Sé que nota lo tensa que estoy -no es difícil, me he quedado rígida-, porque afloja las manos y baja el rostro para ponerlo a mi altura. Me mira directamente a los ojos.

-¿Se encuentra bien? -pregunta con una de las comisuras de los labios levantada en una especie de sonrisa. Veo que una sola arruga le cruza la frente.

Salgo de mi ridículo estado inerte y de repente me doy cuenta de que todavía no he dicho nada. ¿Ha notado mi reacción ante él? ¿Y el grandullón? Miro alrededor y lo veo inmóvil, con las gafas todavía puestas, pero sé que me está mirando a los ojos. Me doy un empujón mental y retrocedo un paso, lejos de Colunga y de su potente abrazo.

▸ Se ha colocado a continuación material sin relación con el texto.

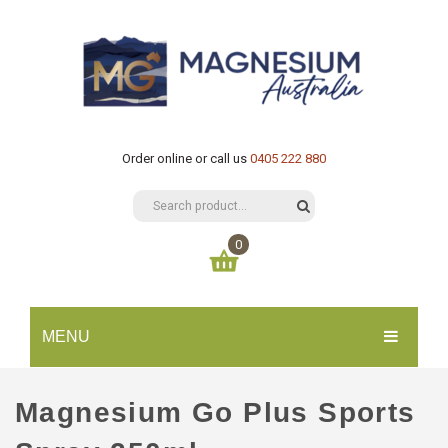
Order online or call us
0405 222 880
0
You have no items in your shopping cart
MENU
$
0.00
SUBTOTAL:
HOME
Magnesium Go Plus Sports
CATALOGUE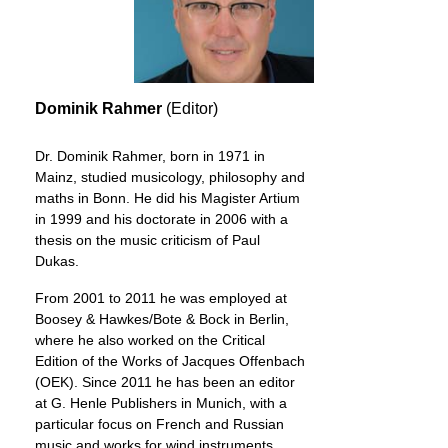
Dominik Rahmer
(Editor)
Dr. Dominik Rahmer, born in 1971 in
Mainz, studied musicology, philosophy and
maths in Bonn. He did his Magister Artium
in 1999 and his doctorate in 2006 with a
thesis on the music criticism of Paul
Dukas.
From 2001 to 2011 he was employed at
Boosey & Hawkes/Bote & Bock in Berlin,
where he also worked on the Critical
Edition of the Works of Jacques Offenbach
(OEK). Since 2011 he has been an editor
at G. Henle Publishers in Munich, with a
particular focus on French and Russian
music and works for wind instruments.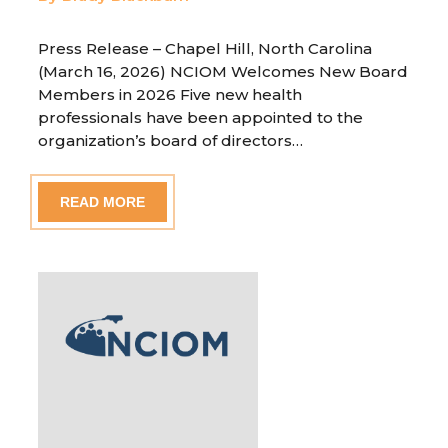
Press Release – Chapel Hill, North Carolina
(March 16, 2026) NCIOM Welcomes New Board
Members in 2026 Five new health
professionals have been appointed to the
organization’s board of directors…
READ MORE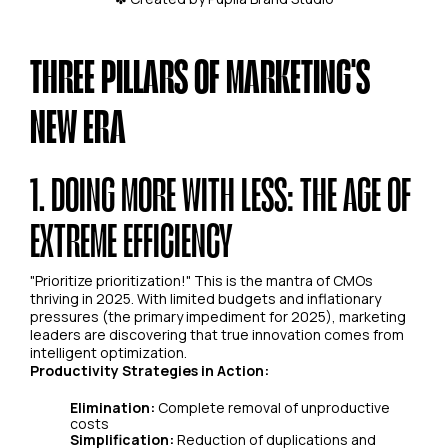
THREE PILLARS OF MARKETING'S
NEW ERA
1. DOING MORE WITH LESS: THE AGE OF
EXTREME EFFICIENCY
"Prioritize prioritization!" This is the mantra of CMOs
thriving in 2025. With limited budgets and inflationary
pressures (the primary impediment for 2025), marketing
leaders are discovering that true innovation comes from
intelligent optimization.
Productivity Strategies in Action:
Elimination:
Complete removal of unproductive
costs
Simplification:
Reduction of duplications and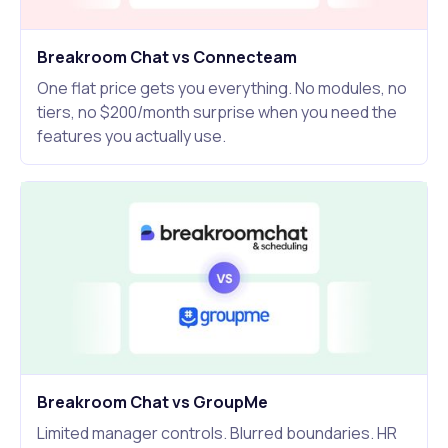
Breakroom Chat vs Connecteam
One flat price gets you everything. No modules, no
tiers, no $200/month surprise when you need the
features you actually use.
Breakroom Chat vs GroupMe
Limited manager controls. Blurred boundaries. HR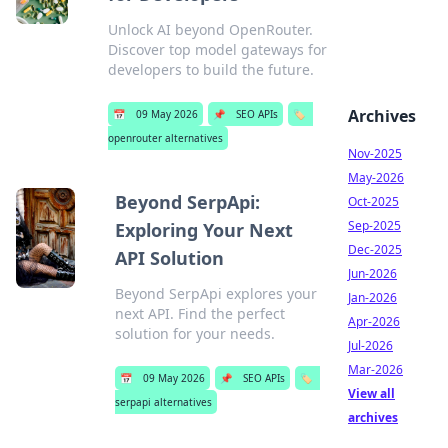
Unlock AI beyond OpenRouter.
Discover top model gateways for
developers to build the future.
Archives
📅
09 May 2026
📌
SEO APIs
🏷️
openrouter alternatives
Nov-2025
May-2026
Beyond SerpApi:
Oct-2025
Sep-2025
Exploring Your Next
Dec-2025
API Solution
Jun-2026
Beyond SerpApi explores your
Jan-2026
next API. Find the perfect
Apr-2026
solution for your needs.
Jul-2026
Mar-2026
📅
09 May 2026
📌
SEO APIs
🏷️
View all
serpapi alternatives
archives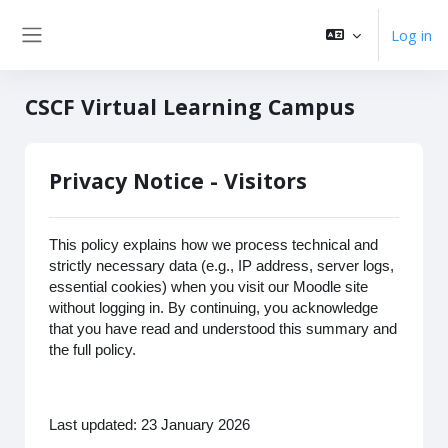
Skip to main content
Log in
Side panel
CSCF Virtual Learning Campus
Privacy Notice - Visitors
This policy explains how we process technical and
strictly necessary data (e.g., IP address, server logs,
essential cookies) when you visit our Moodle site
without logging in. By continuing, you acknowledge
that you have read and understood this summary and
the full policy.
Last updated: 23 January 2026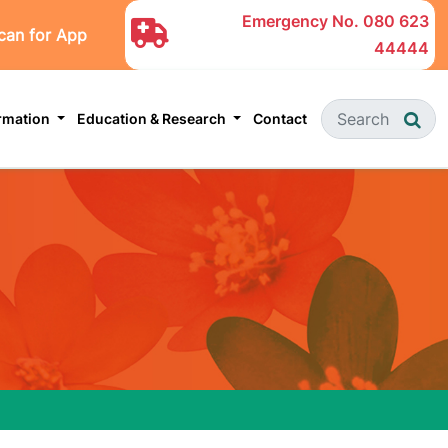
Emergency No.
080 623
can for App
44444
ormation
Education & Research
Contact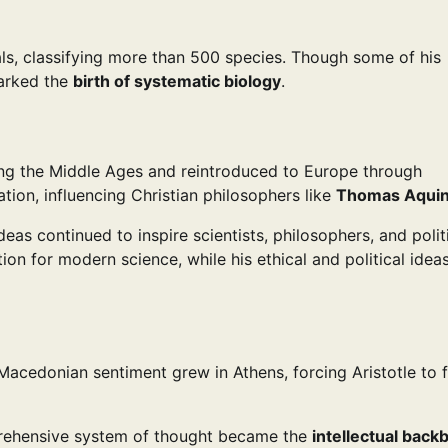
als, classifying more than 500 species. Though some of his
marked the
birth of systematic biology
.
ring the Middle Ages and reintroduced to Europe through
tion, influencing Christian philosophers like
Thomas Aqui
 ideas continued to inspire scientists, philosophers, and polit
ion for modern science, while his ethical and political idea
-Macedonian sentiment grew in Athens, forcing Aristotle to f
mprehensive system of thought became the
intellectual back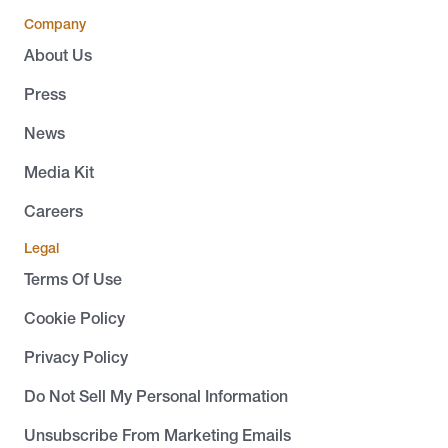
Company
About Us
Press
News
Media Kit
Careers
Legal
Terms Of Use
Cookie Policy
Privacy Policy
Do Not Sell My Personal Information
Unsubscribe From Marketing Emails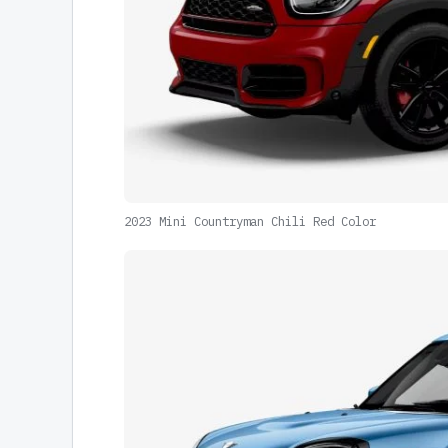
2023 Mini Countryman Chili Red Color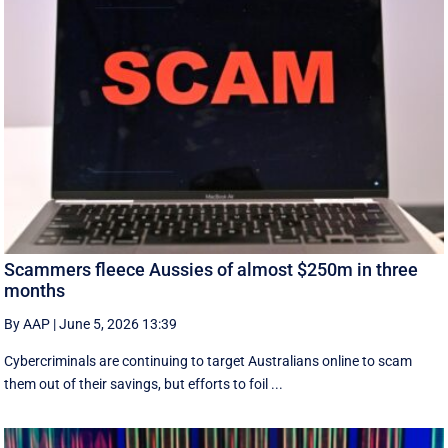
Scammers fleece Aussies of almost $250m in three
months
By AAP
|
June 5, 2026 13:39
Cybercriminals are continuing to target Australians online to scam
them out of their savings, but efforts to foil ...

Deja caer las manos a los costados.

-Hola -carraspeo para aclararme la garganta-. Lucero. Me llamo Lucero. -Le tiendo la mano, pero no se da prisa en aceptarla; es como si no tuviera claro si es seguro o no, pero la estrecha...

Al final.

Tiene la mano algo sudada y le tiembla un poco cuando aprieta la mía con firmeza. Saltan chispas y una mirada curiosa revolotea por su increíble rostro. Ambos retiramos las manos, sorprendidos.

-Lucero. -Prueba mi nombre entre sus labios y tengo que recurrir a todas mis fuerzas para no volver a gemir. Debería dejar de hablar, de inmediato.